Directions:
Retype, word for word, every line from the one holding "Moeder-dochter" through the one holding "Vader-dochter" in the entries below, both included, and only those lines.

*** Provided records ***

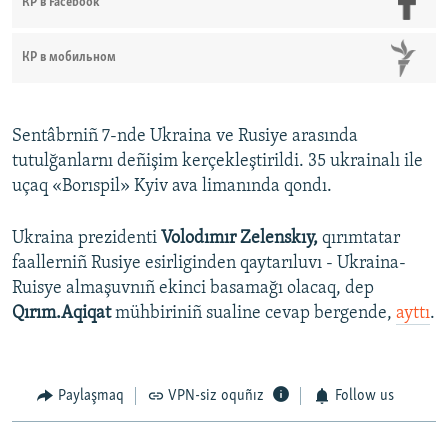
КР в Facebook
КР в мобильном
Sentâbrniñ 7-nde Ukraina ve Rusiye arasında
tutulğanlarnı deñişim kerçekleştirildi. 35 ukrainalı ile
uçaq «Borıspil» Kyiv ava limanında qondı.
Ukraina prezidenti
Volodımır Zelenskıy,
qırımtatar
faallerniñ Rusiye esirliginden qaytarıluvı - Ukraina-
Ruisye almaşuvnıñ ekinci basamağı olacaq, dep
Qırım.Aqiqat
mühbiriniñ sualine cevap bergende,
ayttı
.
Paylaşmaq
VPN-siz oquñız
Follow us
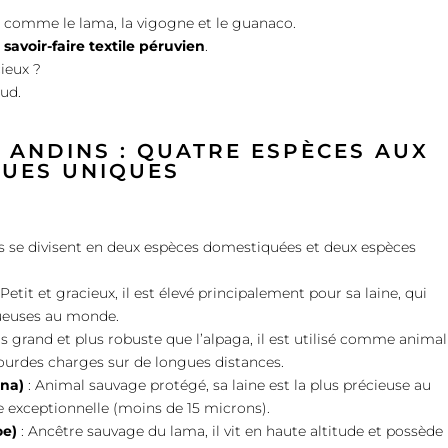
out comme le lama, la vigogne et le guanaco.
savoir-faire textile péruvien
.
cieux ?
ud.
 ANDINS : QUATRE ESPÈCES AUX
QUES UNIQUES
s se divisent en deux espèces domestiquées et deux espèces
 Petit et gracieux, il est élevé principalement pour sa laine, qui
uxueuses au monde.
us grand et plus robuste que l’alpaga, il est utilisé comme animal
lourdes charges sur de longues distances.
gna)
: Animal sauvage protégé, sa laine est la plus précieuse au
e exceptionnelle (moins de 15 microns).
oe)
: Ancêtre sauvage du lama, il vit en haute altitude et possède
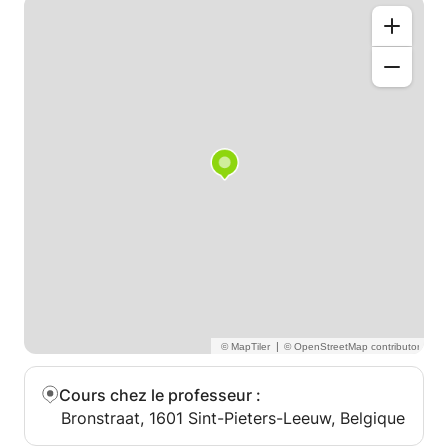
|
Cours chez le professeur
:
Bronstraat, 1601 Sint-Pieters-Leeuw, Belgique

*** End of Provided records ***
*** Provided records ***

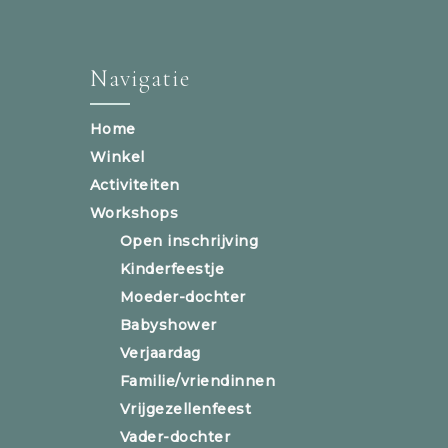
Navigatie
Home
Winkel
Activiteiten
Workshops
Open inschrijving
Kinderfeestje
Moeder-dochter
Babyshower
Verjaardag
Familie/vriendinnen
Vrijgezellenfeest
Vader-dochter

*** End of Provided records ***

Task answer:
Moeder-dochter
Babyshower
Verjaardag
Familie/vriendinnen
Vrijgezellenfeest
Vader-dochter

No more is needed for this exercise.